→ **To do**: Please repeat every record below exactly as written, but leave out the pictures.
Data for analysis section start
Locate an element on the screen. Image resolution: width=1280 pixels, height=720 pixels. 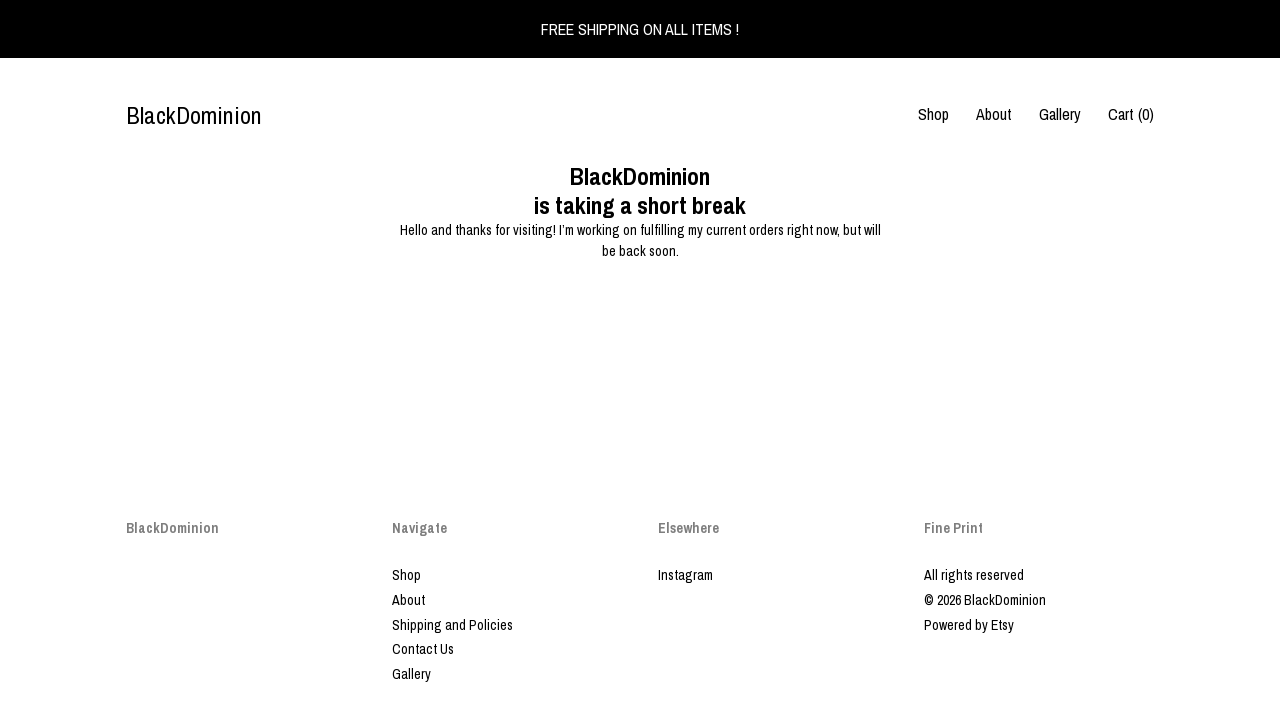
Powered by Etsy is located at coordinates (969, 625).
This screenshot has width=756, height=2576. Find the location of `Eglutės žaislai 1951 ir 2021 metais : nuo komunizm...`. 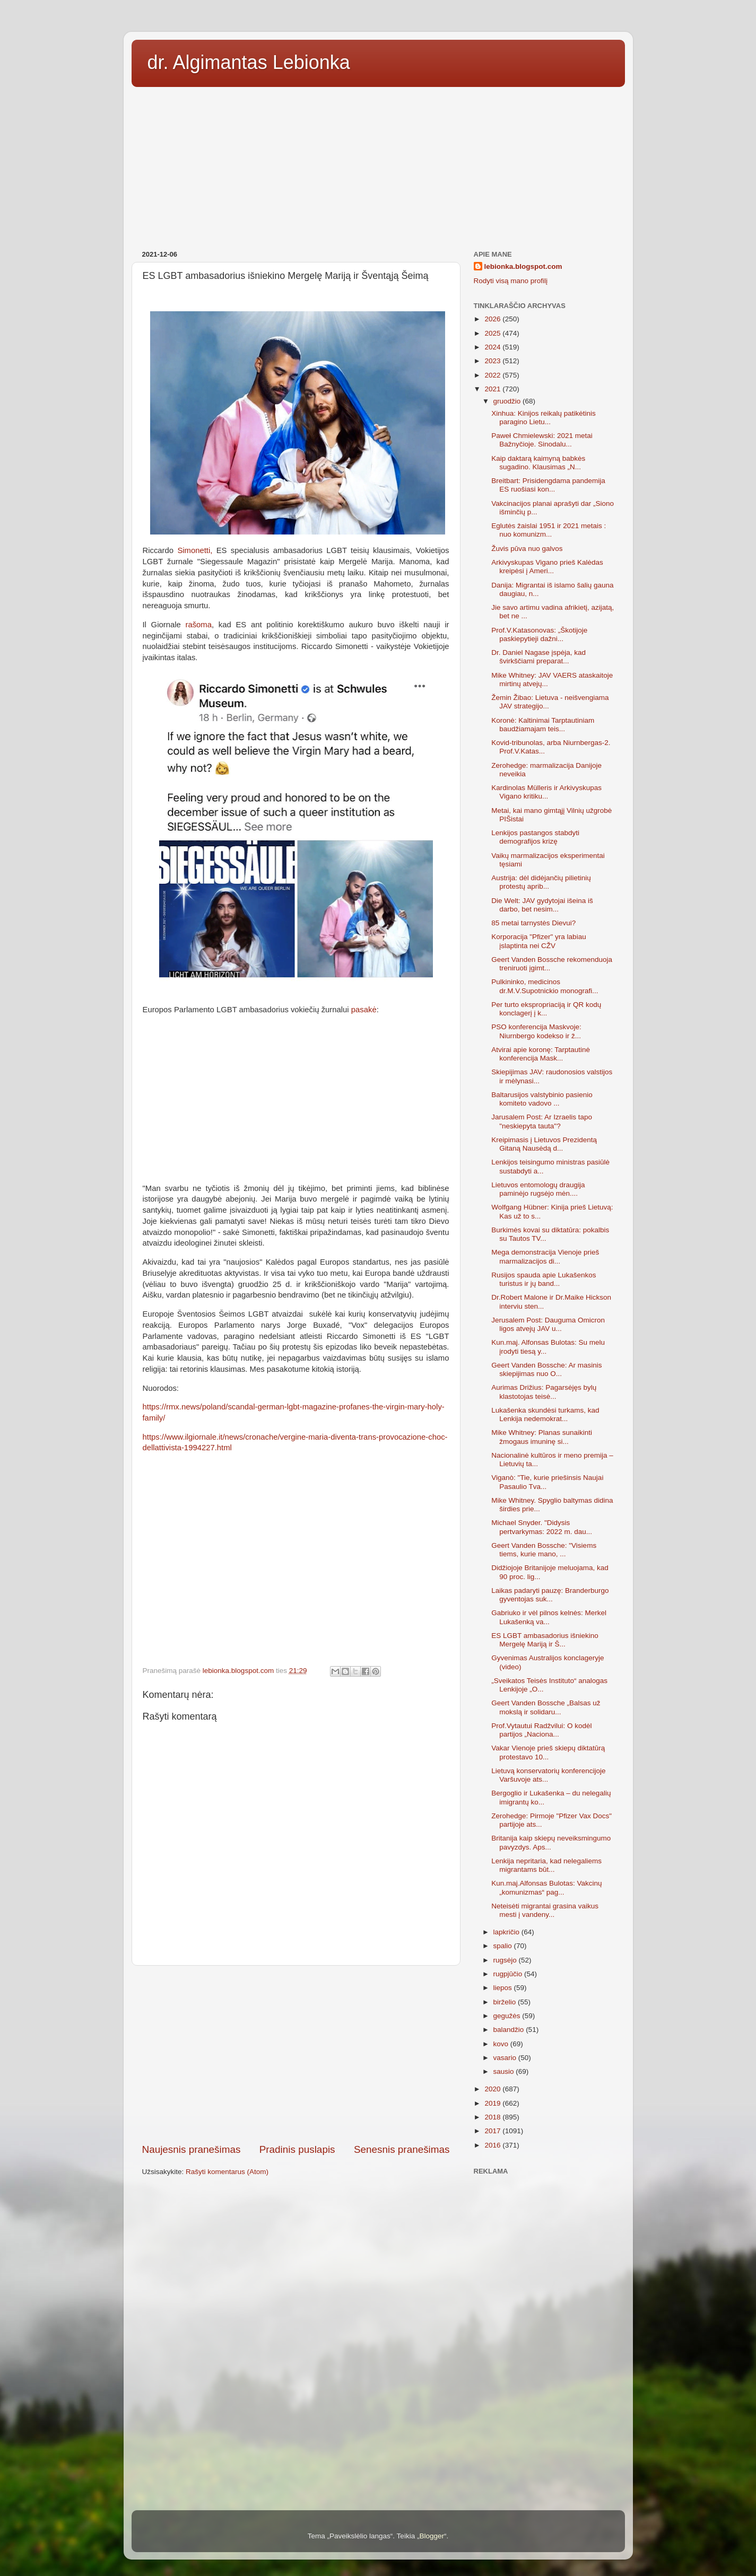

Eglutės žaislai 1951 ir 2021 metais : nuo komunizm... is located at coordinates (548, 530).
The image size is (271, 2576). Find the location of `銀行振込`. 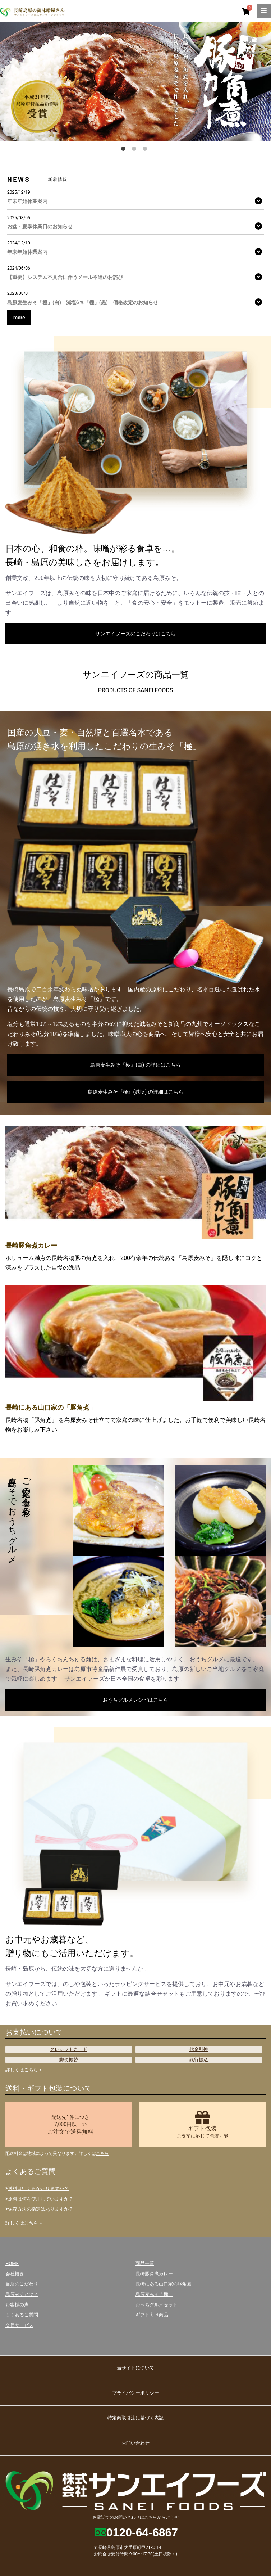

銀行振込 is located at coordinates (198, 2059).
Data for analysis section end
→ **Answer**:
Locate an element on the screen. Image resolution: width=1280 pixels, height=720 pixels. 
Powered by Etsy is located at coordinates (969, 625).
This screenshot has width=756, height=2576. Find the location of `Eglutės žaislai 1951 ir 2021 metais : nuo komunizm...`. 

Eglutės žaislai 1951 ir 2021 metais : nuo komunizm... is located at coordinates (548, 530).
The image size is (271, 2576). Find the location of `銀行振込`. 

銀行振込 is located at coordinates (198, 2059).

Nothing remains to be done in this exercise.